We Made Lots of Mistakes
As a young couple, we made lots of mistakes. We fought non-stop. Adding stress was the fact that Kathy suffered from chronic neck and back pain from car wrecks. We both drank a lot and partied to the point we were drinking more nights a week than not. From a spiritual perspective, I’d grown up in the church until I became a teenager. Kathy, on the other hand, was basically unchurched. We both believed in God but neither of us knew Him on a personal basis. As our marriage struggles intensified we’d talk about getting involved in church but would never actually take any steps do so.
God uses Tragedies
In 1997, God used the loss of two family members to really impact my life. My 16-year-old cousin who I was pretty close to died in an automobile accident. God showed me through that tragedy that none of us have the guarantee of tomorrow. By that point I’d been resisting God for years, knowing I wasn’t living right and yet determined to live life to its fullest without God. My plan was to enjoy life while I was young and then settle down later once we were older and had sown all of our wild oats. Through losing my young cousin I realized the critical flaw in my assumption that I had plenty of time to change the course of my life in the future. In reality, none of us have the guarantee of tomorrow.

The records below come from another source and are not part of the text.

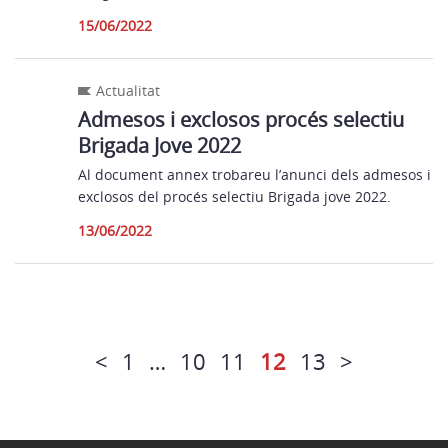
15/06/2022
Actualitat
Admesos i exclosos procés selectiu
Brigada Jove 2022
Al document annex trobareu l’anunci dels admesos i
exclosos del procés selectiu Brigada jove 2022.
13/06/2022
<
1
…
10
11
12
13
>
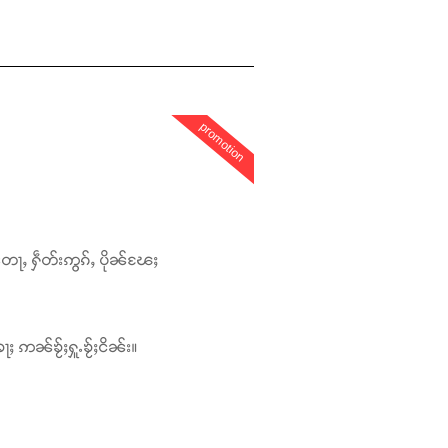
promotion
တေႃႇ ႁဵတ်းဢွၵ်ႇ ပိုၼ်ၽႄႈ
ႃႈ ဢၼ်ၶႂ်ႈႁူႉၶႂ်ႈငိၼ်း။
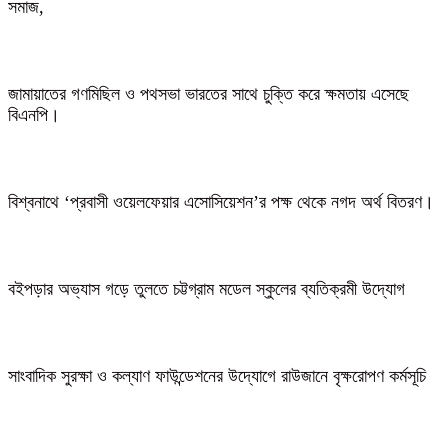
সমাজ,
জামায়াতের গণমিছিল ও পথসভা ভারতের সাথে চুক্তি করে ক্ষমতায় এসেছে
বিএনপি।
বিশ্বনাথে ‘প্রবাসী ওয়েলফেয়ার এসোসিয়েশন’র পক্ষ থেকে নগদ অর্থ বিতরণ।
বইপড়ার অভ্যাস গড়ে তুলতে চট্টগ্রাম মডেল স্কুলের ব্যতিক্রমী উদ্যোগ
সাংবাদিক সুরক্ষা ও কল্যাণ ফাউন্ডেশনের উদ্যোগে রাউজানে বৃক্ষরোপণ কর্মসূচি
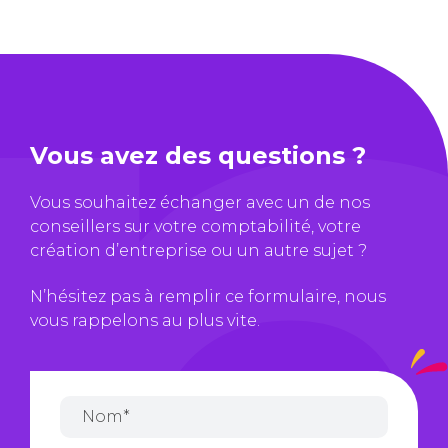
Vous avez des questions ?
Vous souhaitez échanger avec un de nos
conseillers sur votre comptabilité, votre
création d’entreprise ou un autre sujet ?
N’hésitez pas à remplir ce formulaire, nous
vous rappelons au plus vite.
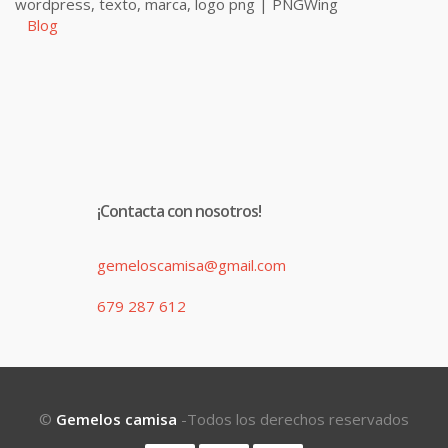
Blog
¡Contacta con nosotros!
gemeloscamisa@gmail.com
679 287 612
©
Gemelos camisa
-Todos los derechos reservados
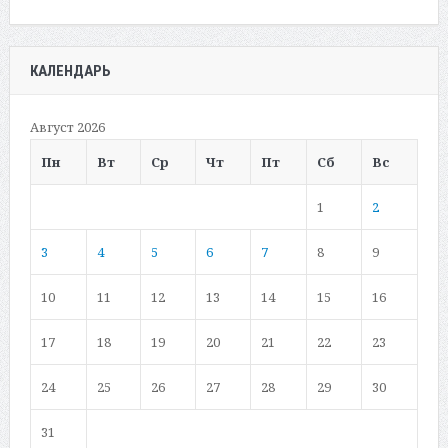
КАЛЕНДАРЬ
Август 2026
Пн
Вт
Ср
Чт
Пт
Сб
Вс
1
2
3
4
5
6
7
8
9
10
11
12
13
14
15
16
17
18
19
20
21
22
23
24
25
26
27
28
29
30
31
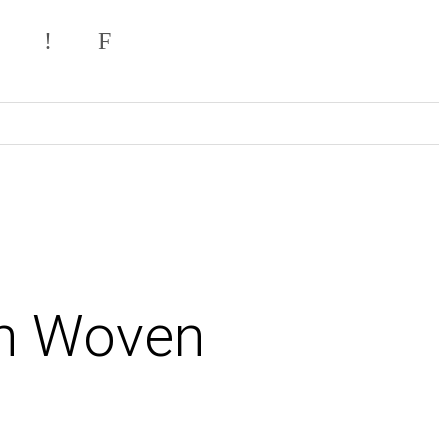
Σ
on Woven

That same year, my aunt passed away and at her funeral, her pastor preached how he knew she was in heaven and had a crown to lay at the feet of Jesus. He explained how she was an active member of the church visitation team and that she’d prayed with several people they’d visited with to become Christians. So he knew she had a crown she could lay at the feet of Jesus. His illustration hit me like a ton of bricks. In spite of how I was living, I considered myself a Christian only to realize that if I died right that moment, I certainly wouldn’t have anything to lay at the feet of Jesus.
Why wait?
A few weeks after my aunt’s funeral, I was talking with my sister on the phone. The conversation turned to how Kathy and I were unhappy and struggling. My sister said there was a revival going on at a church in Pensacola. Her church was planning on taking their youth group in a few weeks, She invited us to go along as chaperones. She explained people from all over the world had been going to this church. When I went back into the house and told Kathy about it; she immediately said she didn’t want to wait to go in a few weeks, that we should just go the next weekend ourselves. I made up every excuse of why that was too soon and why it wouldn’t work, and she shot down every argument and countered with why we could.
And that is how two lost people planned a trip to drive six and a half hours away to the Brownsville revival in June 1997. We fought the entire drive like cats and dogs. We got to Pensacola and got a hotel room. Then we went to find the church. We turned onto the church campus and saw people lined up five wide. The line stretched the entire length of the parking lot to the street and back up the other side. It was mind blowing. I had never seen anything like this. People line up for sporting events and concerts. I had never seen hundreds of people lining up to get in a church?
Everyone was so nice
So we parked the car and got in line like everyone else. We were scared if we left we wouldn’t be able to get into the service that night, even though it was hours away. And we’d come so far and were so desperate for things to change in our lives.Waiting in line was a little surreal. Everyone we met was friendly and talked to us as if we were Christians like them. We didn’t understand some of what they said, lacking any real church background or experience ourselves. So we just smiled and acted like we knew what they were talking about. Of course, no one really pressed the issue. Who would expect two lost people to drive six and a half hours to a revival service? On Fathers Day weekend no less?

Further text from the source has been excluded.